╭─ RAW DATA

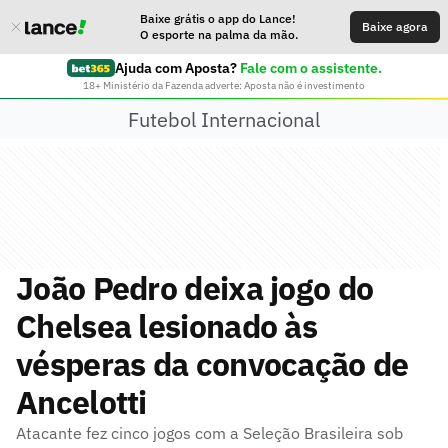
Baixe grátis o app do Lance!
Baixe agora
O esporte na palma da mão.
Ajuda com Aposta?
Fale com o assistente.
18+ Ministério da Fazenda adverte: Aposta não é investimento
Futebol Internacional
João Pedro deixa jogo do
Chelsea lesionado às
vésperas da convocação de
Ancelotti
Atacante fez cinco jogos com a Seleção Brasileira sob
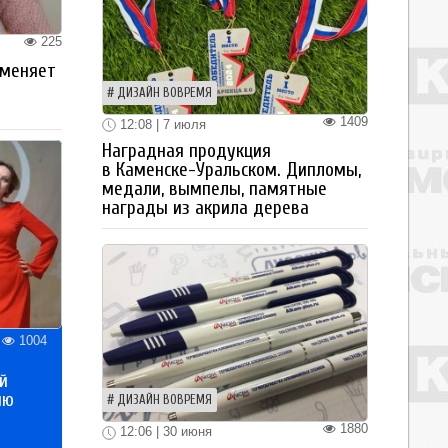
225
 меняет
ДИЗАЙН ВОВРЕМЯ
1409
12:08 | 7 июля
Наградная продукция
в Каменске-Уральском. Дипломы,
медали, вымпелы, памятные
награды из акрила дерева
1004
й
ию
ДИЗАЙН ВОВРЕМЯ
1880
12:06 | 30 июня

╰─

WHAT YOU HAVE TO DO: Look through the entries above; copy each line where the string "Aposta" appears.

EXERCISE OUTPUT:
Ajuda com Aposta?
18+ Ministério da Fazenda adverte: Aposta não é investimento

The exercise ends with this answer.